セッション記号 H (地球人間圏科学) » H-DS 防災地球科学

[H-DS09] 海底地すべりとその関連現象

2018年5月22日(火) 15:30 〜 17:00 ポスター会場 (幕張メッセ国際展示場 7ホール)

コンビーナ:北村 有迅(鹿児島大学大学院理工学研究科地球環境科学専攻)

[HDS09-P03] 八代海における海底地すべり調査計画

*北村 有迅1山口 飛鳥2亀田 純3冨安 卓滋1児玉谷 仁1清家 弘治4川端 訓代1濱田 洋平5 (1.鹿児島大学大学院理工学研究科地球環境科学専攻、2.東京大学大気海洋研究所、3.北海道大学大学院理学研究院自然史科学専攻、4.産業技術総合研究所、5.海洋研究開発機構)

キーワード:平成28年熊本地震、水銀、水俣湾

平成28年熊本地震では,布田川・日奈久断層帯の活断層の一部が活動した。日奈久断層帯の南部は八代海区間として海底断層群を構成している。本発表では,八代海における地震に起因する海底地すべり・物質移動を定量的に評価し,津波等の発生可能性および底質環境への影響を調査するための,調査船による採泥計画について報告する。

 楮原ほか(2011)は八代海において高分解能マルチチャンネル音波探査を行い,海底地下構造を明らかにした。これによると芦北町沖から出水市沖にかけて北北東-南南西走向~北東-南西走向の多数の活断層が存在し,明らかな変位をもたらすものは北部に集中している。八代海海底断層群の北半部では,断層の変位は右横ずれ断層で,少なくとも完新世に 2 回の活動が推定されている。

 八代海南部の水俣湾では1950 年代の公害による水銀が海底堆積物中に含まれる。
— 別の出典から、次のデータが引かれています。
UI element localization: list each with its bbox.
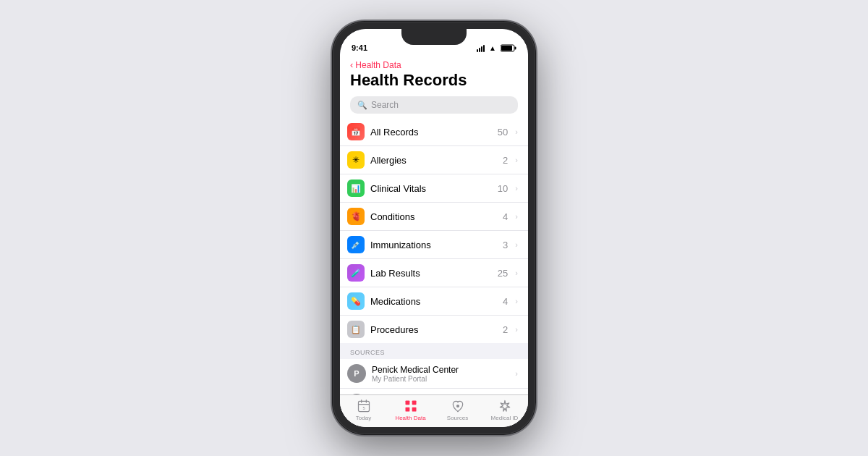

Tomiyasu et al. (2014)は,2002~2010年に採取された堆積物の水銀を測定した結果,最近になって湾内の一部で表層の水銀濃度が増加あるいは減少する場所があることを明らかにした。このことは堆積物の二次的移動(再堆積)の可能性を示唆する。
 本計画では,八代海南部の海底断層群が発達する海域で堆積物を採取し,地質学および環境化学・海洋生物学による多面的分析を行い,地質評価と環境評価を行う。このデータをもとに海底下の底質マスフラックスを明らかにし,海底地すべりおよび底質環境動態を総合的に評価する。八代海は,熊本地震の発生という時事性,水銀というトレーサの存在が本課題を遂行するに適している。地震調査研究推進本部(2013)による評価では,今後 30 年の地震発生確率は八代海区間が 0-16%と布田川・日奈久断層帯中で最も高かった。にもかかわらず別区間で地震が発生したため,本調査地域は地震発生の切迫性が高いと言え,速やかな調査が求められる。海底地すべりの履歴と発生頻度を検証することで,将来的に八代海で地震が発生した場合,津波の発生,底生水産物埋没,水銀含有堆積物の拡散などに関するリスクを正しく評価することができる。